Un ejemplo de la mutación en marcha: el pasado 4 de febrero, Netflix revolucionó el panorama audiovisual con el estreno de The Cloverfield paradox, tercera entrega de la gran minisaga originada en el 2004 con Monstruoso. La película, un relato de terror y ciencia ficción ambientado en el espacio, no ha pasado del 16% de votos favorables en Rottentomatoes, pero sus destartalados valores fílmicos son irrelevantes. Lo que cuenta ha sido su innovador modo de estreno: Netflix compró los derechos de la película a Paramount por 50 millones de dólares, lanzó el tráiler por sorpresa durante la Super Bowl y, justo después del final de la liga de fútbol americano, ya se podía ver en todo el mundo en la plataforma digital. Sin promoción previa. El misterio obró en favor de la película, que fue devorada a nivel planetario por un público que no sabía apenas nada de ella, al mismo tiempo que la crítica, llegando tarde al corte, la consideraba un despropósito.

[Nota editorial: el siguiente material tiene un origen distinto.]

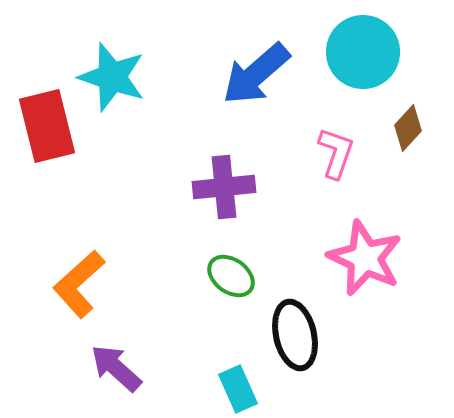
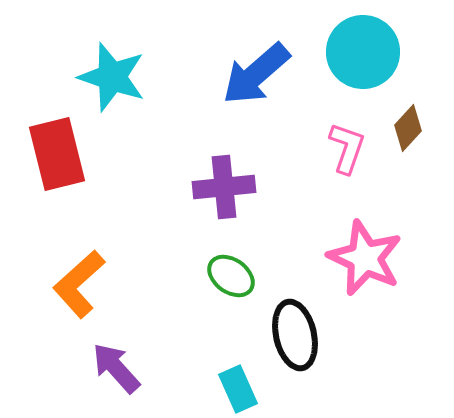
red rectangle: moved 10 px right, 28 px down
pink L-shape: moved 11 px right, 5 px up
purple arrow: rotated 6 degrees clockwise
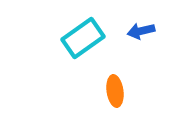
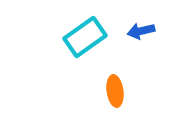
cyan rectangle: moved 2 px right, 1 px up
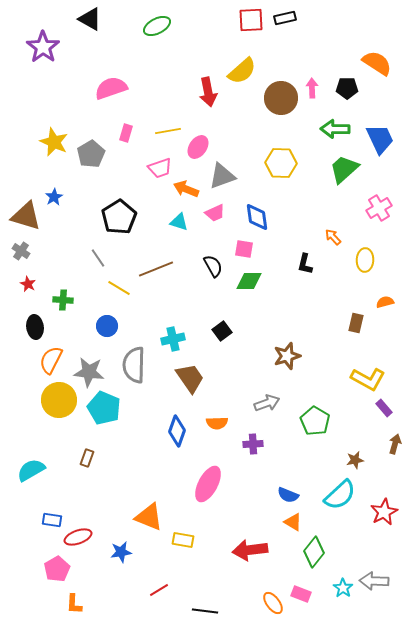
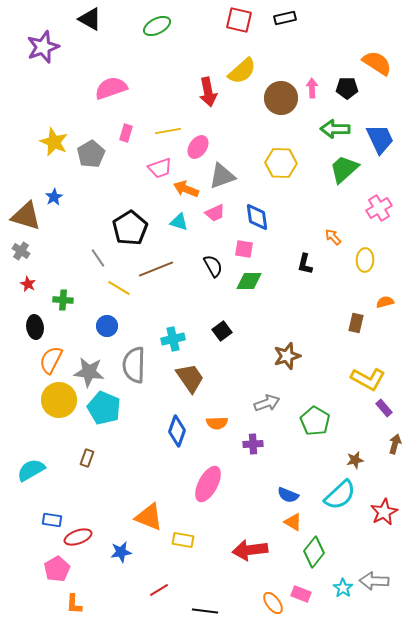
red square at (251, 20): moved 12 px left; rotated 16 degrees clockwise
purple star at (43, 47): rotated 16 degrees clockwise
black pentagon at (119, 217): moved 11 px right, 11 px down
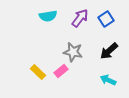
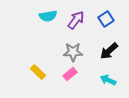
purple arrow: moved 4 px left, 2 px down
gray star: rotated 12 degrees counterclockwise
pink rectangle: moved 9 px right, 3 px down
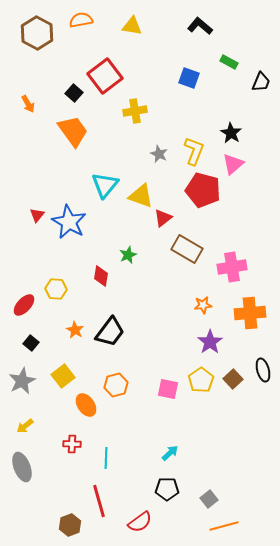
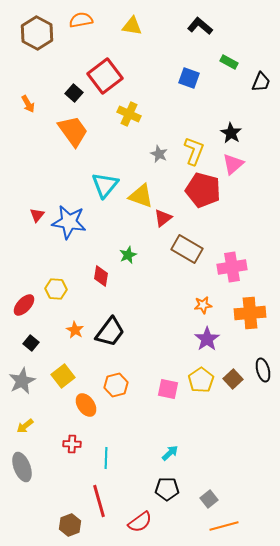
yellow cross at (135, 111): moved 6 px left, 3 px down; rotated 35 degrees clockwise
blue star at (69, 222): rotated 20 degrees counterclockwise
purple star at (210, 342): moved 3 px left, 3 px up
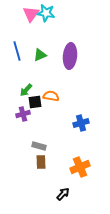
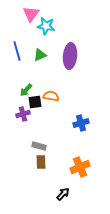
cyan star: moved 13 px down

Una película que apuntaba a batacazo en salas pero que acabó siendo un gran éxito de audiencia.

«Es delicado y complicado, pero los hábitos de la industria y del público están cambiando, y nos encontramos ante una cierta revolución», opina Quim Casas, crítico de cine y profesor de Comunicación Audiovisual en la UPF, quien, pese a la confusión general, observa los cambios con optimismo. «Yo lo veo bien. Los grandes estrenos de cine siguen viéndose en las salas, pero buena parte de la producción más innovadora se halla, ahora mismo, en Netflix, HBO, Amazon o Filmin. Además, desde hace años hay películas (sobre todo las de pequeño formato, las más radicales) que ya no tienen la necesidad de estrenarse en salas: hay otros canales (festivales, filmotecas, museos....), así que estrenar en sala como algo sagrado es una cosa que ha cambiado».

Ángel Sala, director del Festival de Sitges, también se muestra animoso ante el nuevo horizonte. «Lo positivo es que las películas se estrenen, que no se queden en un limbo que solo beneficia a la piratería. El cine debe verse ante todo en salas, pero las formas de consumo evolucionan y se pueden crear sinergias entre ellas». Su colega Carlos R. Ríos, director del D’A Film Festival, abre un necesario flanco crítico: «Netflix y las otras plataformas son un agente más que produce y estrena películas. ¿Pero cuántas? ¿15, 20, menos? En los cines se estrenan miles, pero hemos caído en el juego de que estas 15 o 20 son las que salvarían las salas.. Solo son otras películas, unas muy buenas, otras normales e incluso algunas malas».